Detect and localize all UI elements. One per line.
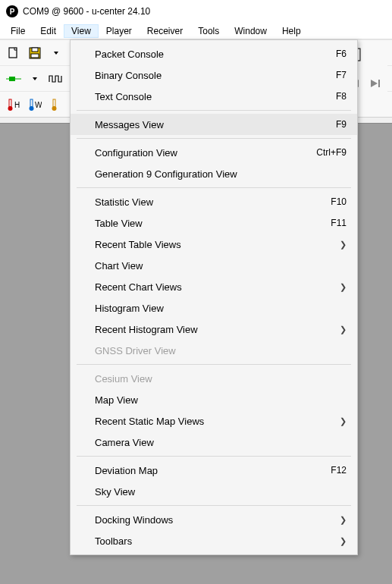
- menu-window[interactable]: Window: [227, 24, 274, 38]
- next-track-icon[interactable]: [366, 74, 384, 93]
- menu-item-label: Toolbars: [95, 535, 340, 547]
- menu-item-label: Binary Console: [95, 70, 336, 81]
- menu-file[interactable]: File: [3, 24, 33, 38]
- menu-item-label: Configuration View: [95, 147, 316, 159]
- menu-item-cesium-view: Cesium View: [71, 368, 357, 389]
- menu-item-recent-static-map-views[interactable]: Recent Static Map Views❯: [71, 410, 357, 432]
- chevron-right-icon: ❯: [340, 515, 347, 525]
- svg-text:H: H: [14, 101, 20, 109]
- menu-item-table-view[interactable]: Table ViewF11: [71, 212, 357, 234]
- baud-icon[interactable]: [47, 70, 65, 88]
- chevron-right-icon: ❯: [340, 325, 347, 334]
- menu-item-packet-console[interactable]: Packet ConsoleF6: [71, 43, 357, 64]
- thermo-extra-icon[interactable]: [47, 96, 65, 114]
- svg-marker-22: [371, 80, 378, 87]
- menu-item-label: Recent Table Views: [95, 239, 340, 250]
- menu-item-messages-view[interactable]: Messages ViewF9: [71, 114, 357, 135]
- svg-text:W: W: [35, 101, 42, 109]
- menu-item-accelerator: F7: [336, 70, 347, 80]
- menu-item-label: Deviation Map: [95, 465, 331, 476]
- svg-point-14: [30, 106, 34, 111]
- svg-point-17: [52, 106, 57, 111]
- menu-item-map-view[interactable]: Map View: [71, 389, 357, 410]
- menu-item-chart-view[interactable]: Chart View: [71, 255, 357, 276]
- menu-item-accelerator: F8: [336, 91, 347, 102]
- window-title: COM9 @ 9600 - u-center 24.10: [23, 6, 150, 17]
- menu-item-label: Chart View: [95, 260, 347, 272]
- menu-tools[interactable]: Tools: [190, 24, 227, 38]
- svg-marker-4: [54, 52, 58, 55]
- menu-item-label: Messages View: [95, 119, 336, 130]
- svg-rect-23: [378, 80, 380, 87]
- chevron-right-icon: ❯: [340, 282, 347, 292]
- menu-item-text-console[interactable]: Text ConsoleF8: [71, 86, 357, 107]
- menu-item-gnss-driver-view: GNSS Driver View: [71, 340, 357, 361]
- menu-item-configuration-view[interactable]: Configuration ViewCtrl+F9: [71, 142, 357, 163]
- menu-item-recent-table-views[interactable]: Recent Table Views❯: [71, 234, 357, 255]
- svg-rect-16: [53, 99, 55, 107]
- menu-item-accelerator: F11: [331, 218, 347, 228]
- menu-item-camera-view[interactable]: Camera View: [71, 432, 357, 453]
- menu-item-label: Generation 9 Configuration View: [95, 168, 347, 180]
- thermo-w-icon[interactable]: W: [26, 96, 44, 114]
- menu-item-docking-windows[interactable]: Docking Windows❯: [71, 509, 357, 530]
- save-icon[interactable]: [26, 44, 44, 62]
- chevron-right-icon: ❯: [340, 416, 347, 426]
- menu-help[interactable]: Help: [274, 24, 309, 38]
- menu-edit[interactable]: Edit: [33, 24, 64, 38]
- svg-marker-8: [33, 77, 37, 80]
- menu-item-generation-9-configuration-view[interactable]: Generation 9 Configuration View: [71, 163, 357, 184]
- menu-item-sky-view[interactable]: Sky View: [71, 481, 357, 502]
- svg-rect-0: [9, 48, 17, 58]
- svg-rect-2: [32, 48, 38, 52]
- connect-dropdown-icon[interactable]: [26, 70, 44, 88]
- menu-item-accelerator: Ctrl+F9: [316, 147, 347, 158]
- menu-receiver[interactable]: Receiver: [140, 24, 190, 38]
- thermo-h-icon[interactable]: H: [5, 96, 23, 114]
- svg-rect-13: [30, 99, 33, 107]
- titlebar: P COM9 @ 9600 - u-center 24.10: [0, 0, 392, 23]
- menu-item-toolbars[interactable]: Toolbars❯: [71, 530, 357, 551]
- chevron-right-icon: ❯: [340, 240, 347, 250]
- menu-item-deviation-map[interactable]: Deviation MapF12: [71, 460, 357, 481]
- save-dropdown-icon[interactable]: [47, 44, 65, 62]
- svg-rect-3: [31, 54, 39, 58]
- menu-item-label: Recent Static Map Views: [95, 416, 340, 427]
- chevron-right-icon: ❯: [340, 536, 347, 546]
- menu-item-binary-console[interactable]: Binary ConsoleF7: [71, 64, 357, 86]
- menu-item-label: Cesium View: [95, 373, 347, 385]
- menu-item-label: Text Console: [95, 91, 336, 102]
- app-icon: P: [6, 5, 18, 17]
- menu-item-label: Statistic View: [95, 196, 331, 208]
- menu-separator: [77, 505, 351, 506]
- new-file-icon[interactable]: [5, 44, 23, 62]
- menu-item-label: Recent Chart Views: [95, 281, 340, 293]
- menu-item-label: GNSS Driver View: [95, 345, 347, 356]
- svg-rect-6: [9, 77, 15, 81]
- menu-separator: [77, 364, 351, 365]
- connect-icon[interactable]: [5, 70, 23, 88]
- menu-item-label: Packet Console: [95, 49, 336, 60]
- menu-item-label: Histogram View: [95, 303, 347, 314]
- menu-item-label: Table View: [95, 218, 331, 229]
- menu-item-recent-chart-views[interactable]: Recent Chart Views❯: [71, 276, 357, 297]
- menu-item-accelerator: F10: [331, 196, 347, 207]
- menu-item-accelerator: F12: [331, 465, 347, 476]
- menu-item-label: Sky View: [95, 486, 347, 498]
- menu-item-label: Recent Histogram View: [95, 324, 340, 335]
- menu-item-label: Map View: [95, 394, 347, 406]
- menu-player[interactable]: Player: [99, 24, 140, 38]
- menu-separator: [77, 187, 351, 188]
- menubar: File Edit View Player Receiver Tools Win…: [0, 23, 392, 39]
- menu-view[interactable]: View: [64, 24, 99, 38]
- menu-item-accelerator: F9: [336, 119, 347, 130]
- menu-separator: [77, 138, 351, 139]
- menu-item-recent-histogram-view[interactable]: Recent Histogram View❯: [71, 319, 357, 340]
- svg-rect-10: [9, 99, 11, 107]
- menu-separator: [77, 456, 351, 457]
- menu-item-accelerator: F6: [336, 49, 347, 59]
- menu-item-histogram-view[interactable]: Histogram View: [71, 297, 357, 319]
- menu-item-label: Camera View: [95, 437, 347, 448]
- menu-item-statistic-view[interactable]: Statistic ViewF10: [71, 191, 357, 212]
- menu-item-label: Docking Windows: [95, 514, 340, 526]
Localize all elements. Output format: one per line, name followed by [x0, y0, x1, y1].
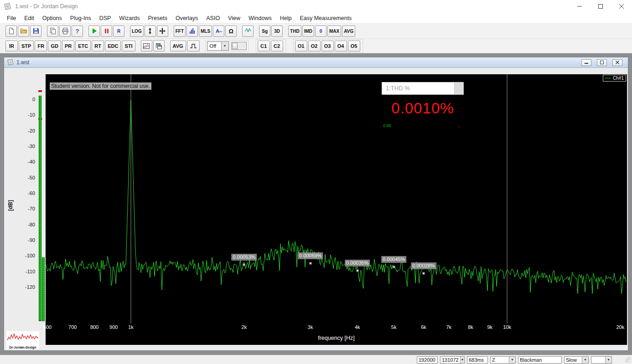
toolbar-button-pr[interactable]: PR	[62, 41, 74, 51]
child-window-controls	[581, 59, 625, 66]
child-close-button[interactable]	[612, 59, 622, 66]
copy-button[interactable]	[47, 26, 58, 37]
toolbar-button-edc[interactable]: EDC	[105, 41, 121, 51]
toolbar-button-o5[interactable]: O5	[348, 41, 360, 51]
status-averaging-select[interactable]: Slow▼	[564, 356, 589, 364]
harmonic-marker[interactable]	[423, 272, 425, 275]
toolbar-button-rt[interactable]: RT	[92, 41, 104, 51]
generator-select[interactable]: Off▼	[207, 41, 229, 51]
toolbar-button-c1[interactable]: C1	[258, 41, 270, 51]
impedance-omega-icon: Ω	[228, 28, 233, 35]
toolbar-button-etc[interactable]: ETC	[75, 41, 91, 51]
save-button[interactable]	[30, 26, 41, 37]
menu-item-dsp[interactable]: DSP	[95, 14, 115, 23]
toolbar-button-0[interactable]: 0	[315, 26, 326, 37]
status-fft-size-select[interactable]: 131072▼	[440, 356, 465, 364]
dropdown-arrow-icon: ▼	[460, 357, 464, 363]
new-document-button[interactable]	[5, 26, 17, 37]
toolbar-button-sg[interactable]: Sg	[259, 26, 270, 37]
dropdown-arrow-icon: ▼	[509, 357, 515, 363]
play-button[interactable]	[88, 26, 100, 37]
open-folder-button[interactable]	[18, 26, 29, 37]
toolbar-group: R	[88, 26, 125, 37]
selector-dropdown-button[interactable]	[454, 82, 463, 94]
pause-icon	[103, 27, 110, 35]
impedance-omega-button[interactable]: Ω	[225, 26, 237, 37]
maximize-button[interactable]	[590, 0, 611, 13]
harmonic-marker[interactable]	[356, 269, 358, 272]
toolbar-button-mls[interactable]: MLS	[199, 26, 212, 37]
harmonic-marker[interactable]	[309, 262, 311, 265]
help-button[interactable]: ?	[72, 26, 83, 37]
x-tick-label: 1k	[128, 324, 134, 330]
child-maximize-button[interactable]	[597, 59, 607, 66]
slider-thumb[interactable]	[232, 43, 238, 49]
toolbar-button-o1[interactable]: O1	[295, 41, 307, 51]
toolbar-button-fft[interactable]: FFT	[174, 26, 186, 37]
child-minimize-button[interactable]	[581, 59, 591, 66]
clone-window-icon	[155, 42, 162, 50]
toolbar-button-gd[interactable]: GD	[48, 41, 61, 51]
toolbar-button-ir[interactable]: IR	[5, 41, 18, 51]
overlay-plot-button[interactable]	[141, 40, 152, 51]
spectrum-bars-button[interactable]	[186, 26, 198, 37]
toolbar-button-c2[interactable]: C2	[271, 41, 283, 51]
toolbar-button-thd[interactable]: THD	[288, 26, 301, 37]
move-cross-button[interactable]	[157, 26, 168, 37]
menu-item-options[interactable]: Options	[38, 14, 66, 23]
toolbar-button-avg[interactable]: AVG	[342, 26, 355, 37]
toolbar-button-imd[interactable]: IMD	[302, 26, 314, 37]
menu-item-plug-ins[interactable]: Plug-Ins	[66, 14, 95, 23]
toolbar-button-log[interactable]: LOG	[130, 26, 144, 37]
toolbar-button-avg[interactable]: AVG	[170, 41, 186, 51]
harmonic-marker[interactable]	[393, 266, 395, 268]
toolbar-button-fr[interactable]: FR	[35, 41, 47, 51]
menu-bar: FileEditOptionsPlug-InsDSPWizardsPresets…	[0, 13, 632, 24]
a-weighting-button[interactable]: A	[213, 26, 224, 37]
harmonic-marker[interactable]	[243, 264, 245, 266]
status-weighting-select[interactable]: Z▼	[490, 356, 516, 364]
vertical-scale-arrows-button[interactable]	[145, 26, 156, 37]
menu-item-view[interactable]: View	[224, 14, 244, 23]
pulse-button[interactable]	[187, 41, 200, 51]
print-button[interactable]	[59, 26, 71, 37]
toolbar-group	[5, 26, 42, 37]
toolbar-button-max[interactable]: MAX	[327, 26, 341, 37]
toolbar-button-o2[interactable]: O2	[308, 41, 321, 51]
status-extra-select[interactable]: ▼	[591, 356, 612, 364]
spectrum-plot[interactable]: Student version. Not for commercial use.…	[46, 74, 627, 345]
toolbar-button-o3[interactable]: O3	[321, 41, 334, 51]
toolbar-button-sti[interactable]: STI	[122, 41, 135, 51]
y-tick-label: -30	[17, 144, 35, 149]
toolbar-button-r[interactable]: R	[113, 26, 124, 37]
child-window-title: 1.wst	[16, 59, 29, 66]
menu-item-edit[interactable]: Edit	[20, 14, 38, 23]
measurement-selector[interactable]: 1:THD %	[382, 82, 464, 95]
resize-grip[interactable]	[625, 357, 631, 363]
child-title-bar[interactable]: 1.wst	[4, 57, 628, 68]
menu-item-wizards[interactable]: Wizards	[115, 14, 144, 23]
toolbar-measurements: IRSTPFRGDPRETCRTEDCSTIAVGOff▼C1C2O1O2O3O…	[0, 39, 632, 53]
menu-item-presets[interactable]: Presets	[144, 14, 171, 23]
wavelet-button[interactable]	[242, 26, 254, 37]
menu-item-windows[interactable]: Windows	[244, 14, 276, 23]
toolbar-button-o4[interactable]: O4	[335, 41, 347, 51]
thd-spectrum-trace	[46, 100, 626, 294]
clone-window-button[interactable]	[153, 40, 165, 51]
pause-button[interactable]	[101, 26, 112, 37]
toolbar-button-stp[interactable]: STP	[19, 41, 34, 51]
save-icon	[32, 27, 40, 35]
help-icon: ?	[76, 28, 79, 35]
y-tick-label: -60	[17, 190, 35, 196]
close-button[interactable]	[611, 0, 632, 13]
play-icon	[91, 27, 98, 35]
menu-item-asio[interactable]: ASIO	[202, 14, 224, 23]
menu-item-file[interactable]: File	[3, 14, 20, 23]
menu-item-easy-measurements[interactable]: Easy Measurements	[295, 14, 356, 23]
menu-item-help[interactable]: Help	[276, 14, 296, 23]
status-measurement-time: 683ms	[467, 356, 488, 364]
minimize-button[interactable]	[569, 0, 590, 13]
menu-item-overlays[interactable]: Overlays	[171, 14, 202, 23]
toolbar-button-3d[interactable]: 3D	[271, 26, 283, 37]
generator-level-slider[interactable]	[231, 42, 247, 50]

──────

Task statement: Across the whole listing above, find every line with the string "close" and copy it.

Task answer:
child-close-button[interactable]	[612, 59, 622, 66]
close-button[interactable]	[611, 0, 632, 13]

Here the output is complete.